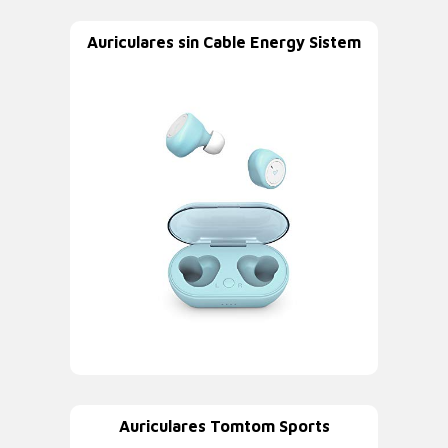
Auriculares sin Cable Energy Sistem
Auriculares Tomtom Sports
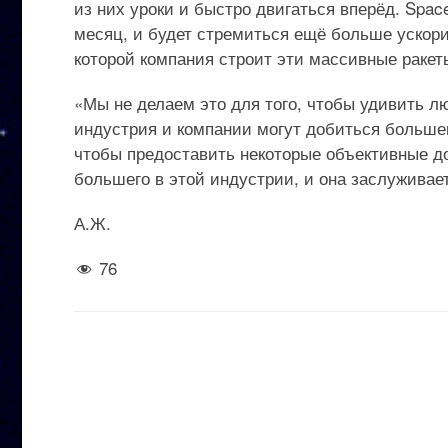
из них уроки и быстро двигаться вперёд. Spac
месяц, и будет стремиться ещё больше ускорит
которой компания строит эти массивные ракет
«Мы не делаем это для того, чтобы удивить лю
индустрия и компании могут добиться большего
чтобы предоставить некоторые объективные до
большего в этой индустрии, и она заслуживае
А.Ж.
76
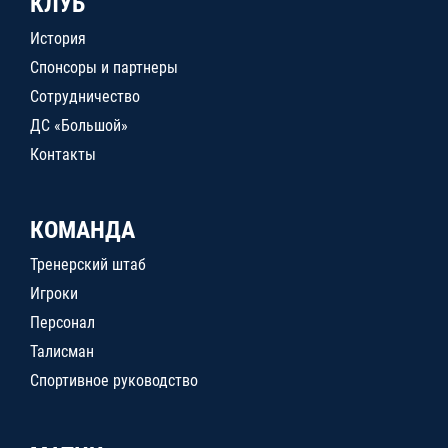
КЛУБ
История
Спонсоры и партнеры
Сотрудничество
ДС «Большой»
Контакты
КОМАНДА
Тренерский штаб
Игроки
Персонал
Талисман
Спортивное руководство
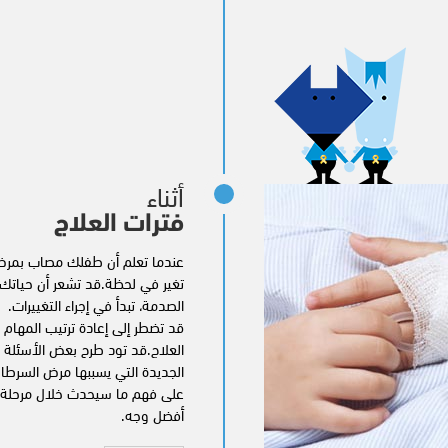
أثناء
فترات العلاج
عندما تعلم أن طفلك مصاب بمرض 
تغير في لحظة.قد تشعر أن حياتك 
الصدمة، تبدأ في إجراء التغييرات.
قد تضطر إلى إعادة ترتيب المهام 
العلاج.قد تود طرح بعض الأسئلة
الجديدة التي يسببها مرض السرطان
على فهم ما سيحدث خلال مرحلة ت
أفضل وجه.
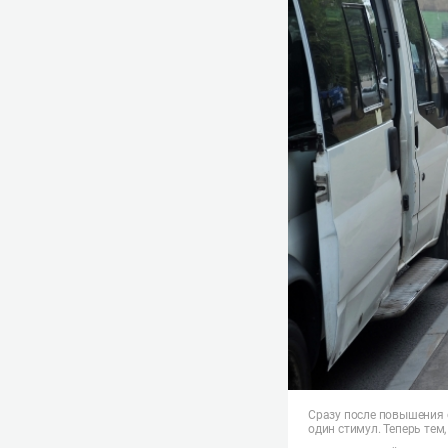
Сразу после повышения 
один стимул. Теперь тем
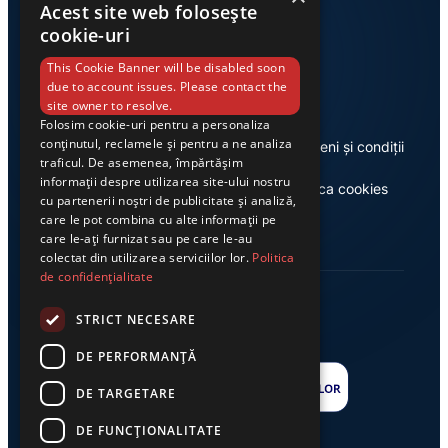
Acest site web folosește
cookie-uri
Link-uri utile
This Cookie Banner will be disabled soon
due to account issues. Please contact the
site owner to resolve.
Folosim cookie-uri pentru a personaliza
conținutul, reclamele și pentru a ne analiza
Despre noi
Termeni și condiții
traficul. De asemenea, împărtășim
informații despre utilizarea site-ului nostru
Casa de editură Exclusiv
Politica cookies
cu partenerii noștri de publicitate și analiză,
care le pot combina cu alte informații pe
care le-ați furnizat sau pe care le-au
colectat din utilizarea serviciilor lor.
Politica
de confidențialitate
STRICT NECESARE
DE PERFORMANȚĂ
DE TARGETARE
DE FUNCŢIONALITATE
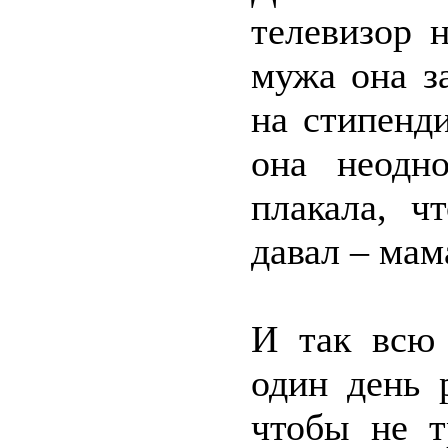
телевизор 
мужа она з
на стипенд
она неодн
плакала, ч
давал – ма
И так всю
один день 
чтобы не т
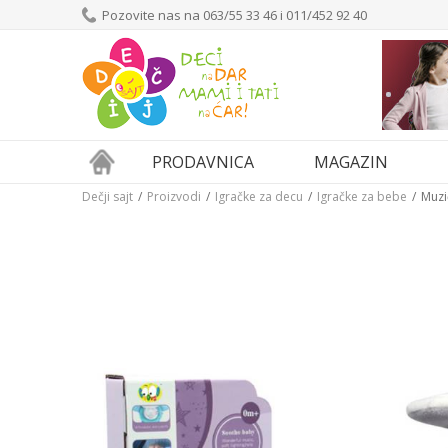
Pozovite nas na 063/55 33 46 i 011/452 92 40
PRODAVNICA
MAGAZIN
Dečji sajt
Proizvodi
Igračke za decu
Igračke za bebe
Muzi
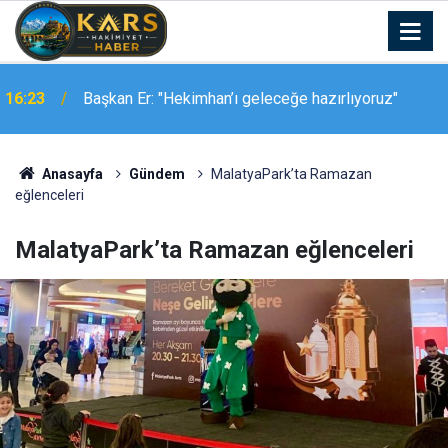
16:03
Aziziye Belediye Meclisi’nden vefa örneği
Anasayfa
Gündem
MalatyaPark’ta Ramazan
eğlenceleri
MalatyaPark’ta Ramazan eğlenceleri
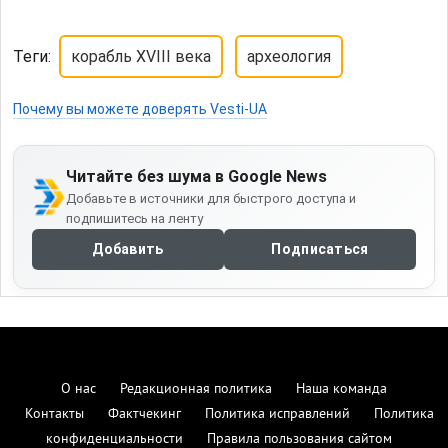
Теги:
корабль XVIII века
археология
Почему вы можете доверять Vesti-UA
Читайте без шума в Google News
Добавьте в источники для быстрого доступа и
подпишитесь на ленту
Добавить
Подписаться
О нас
Редакционная политика
Наша команда
Контакты
Фактчекинг
Политика исправлений
Политика
конфиденциальности
Правила пользования сайтом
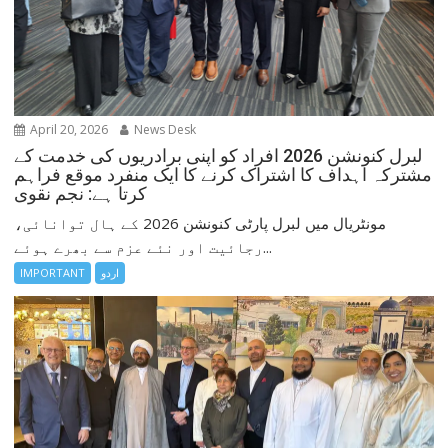
April 20, 2026
News Desk
لبرل کنونشن 2026 افراد کو اپنی برادریوں کی خدمت کے
مشترکہ اہداف کا اشتراک کرنے کا ایک منفرد موقع فراہم
کرتا ہے: نجم نقوی
مونٹریال میں لبرل پارٹی کنونشن 2026 کے ہال توانائی،
رجائیت اور نئے عزم سے بھرے ہوئے...
اردو
IMPORTANT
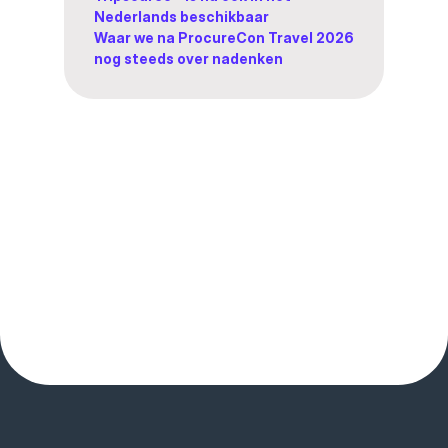
Nederlands beschikbaar
Waar we na ProcureCon Travel 2026
nog steeds over nadenken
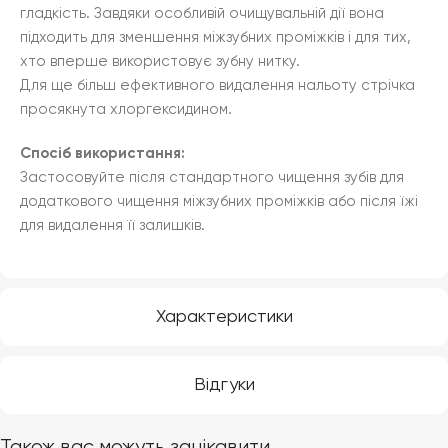
гладкість. Завдяки особливій очищувальній дії вона
підходить для зменшення міжзубних проміжків і для тих,
хто вперше використовує зубну нитку.
Для ще більш ефективного видалення нальоту стрічка
просякнута хлоргексидином.
Спосіб використання:
Застосовуйте після стандартного чищення зубів для
додаткового чищення міжзубних проміжків або після їжі
для видалення її залишків.
Характеристики
Відгуки
Також вас можуть зацікавити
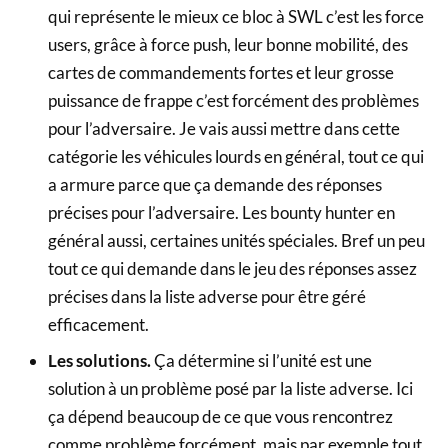
qui représente le mieux ce bloc à SWL c’est les force
users, grâce à force push, leur bonne mobilité, des
cartes de commandements fortes et leur grosse
puissance de frappe c’est forcément des problèmes
pour l’adversaire. Je vais aussi mettre dans cette
catégorie les véhicules lourds en général, tout ce qui
a armure parce que ça demande des réponses
précises pour l’adversaire. Les bounty hunter en
général aussi, certaines unités spéciales. Bref un peu
tout ce qui demande dans le jeu des réponses assez
précises dans la liste adverse pour être géré
efficacement.
Les solutions.
Ça détermine si l’unité est une
solution à un problème posé par la liste adverse. Ici
ça dépend beaucoup de ce que vous rencontrez
comme problème forcément, mais par exemple tout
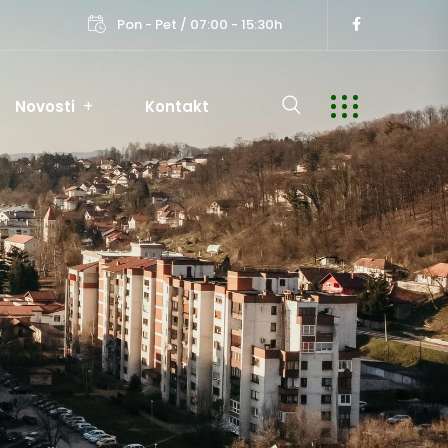
Pon - Pet / 07:00 - 15:30h
Novosti
Kontakt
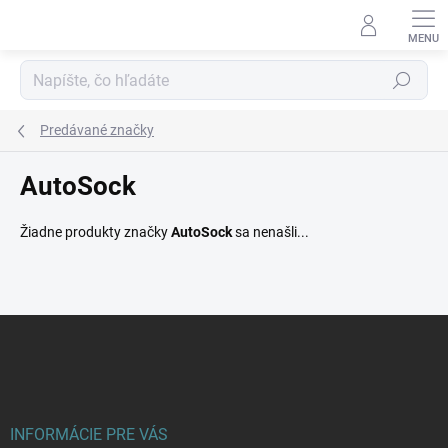
Prejsť
na
obsah
Hľadať
Predávané značky
AutoSock
Žiadne produkty značky
AutoSock
sa nenašli...
Z
á
p
ä
t
i
INFORMÁCIE PRE VÁS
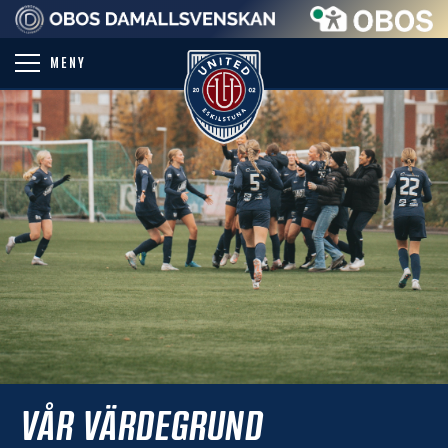
PARTNER
MENY
VÅR VÄRDEGRUND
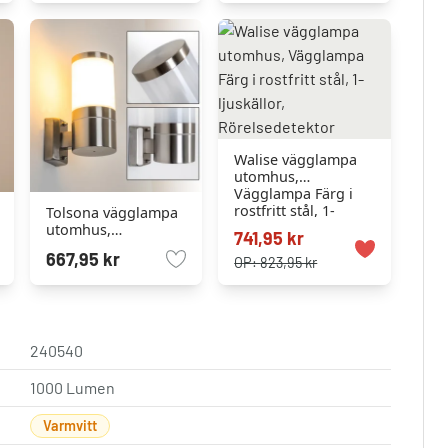
Walise vägglampa
utomhus,
Vägglampa Färg i
rostfritt stål, 1-
Tolsona vägglampa
ljuskällor,
utomhus,
741,95 kr
Rörelsedetektor
Vägglampa Färg i
667,95 kr
rostfritt stål, 1-
OP:
823,95 kr
ljuskällor
240540
1000 Lumen
Varmvitt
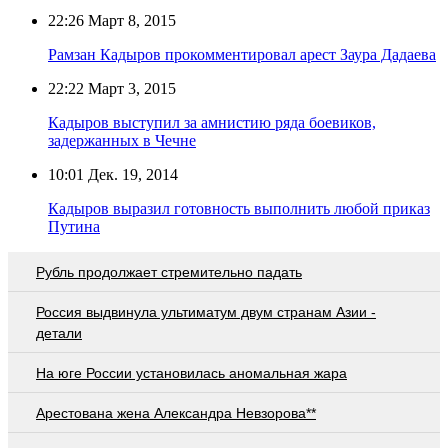
22:26
Март 8, 2015
Рамзан Кадыров прокомментировал арест Заура Дадаева
22:22
Март 3, 2015
Кадыров выступил за амнистию ряда боевиков,
задержанных в Чечне
10:01
Дек. 19, 2014
Кадыров выразил готовность выполнить любой приказ
Путина
Рубль продолжает стремительно падать
Россия выдвинула ультиматум двум странам Азии -
детали
На юге России установилась аномальная жара
Арестована жена Александра Невзорова**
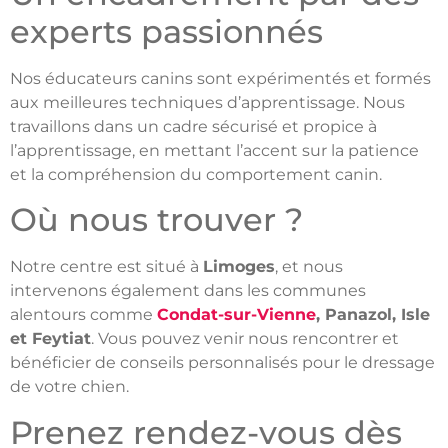
experts passionnés
Nos éducateurs canins sont expérimentés et formés
aux meilleures techniques d’apprentissage. Nous
travaillons dans un cadre sécurisé et propice à
l’apprentissage, en mettant l’accent sur la patience
et la compréhension du comportement canin.
Où nous trouver ?
Notre centre est situé à
Limoges
, et nous
intervenons également dans les communes
alentours comme
Condat-sur-Vienne
, Panazol, Isle
et Feytiat
. Vous pouvez venir nous rencontrer et
bénéficier de conseils personnalisés pour le dressage
de votre chien.
Prenez rendez-vous dès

- [What is needed] When the line with "tout ce qui demande" is reached in the data above, start copying there, and copy each line exactly until the line with "ça dépend beaucoup de ce que vous rencontrez" has been copied; copy nothing else.

- [Reply]
tout ce qui demande dans le jeu des réponses assez
précises dans la liste adverse pour être géré
efficacement.
Les solutions.
Ça détermine si l’unité est une
solution à un problème posé par la liste adverse. Ici
ça dépend beaucoup de ce que vous rencontrez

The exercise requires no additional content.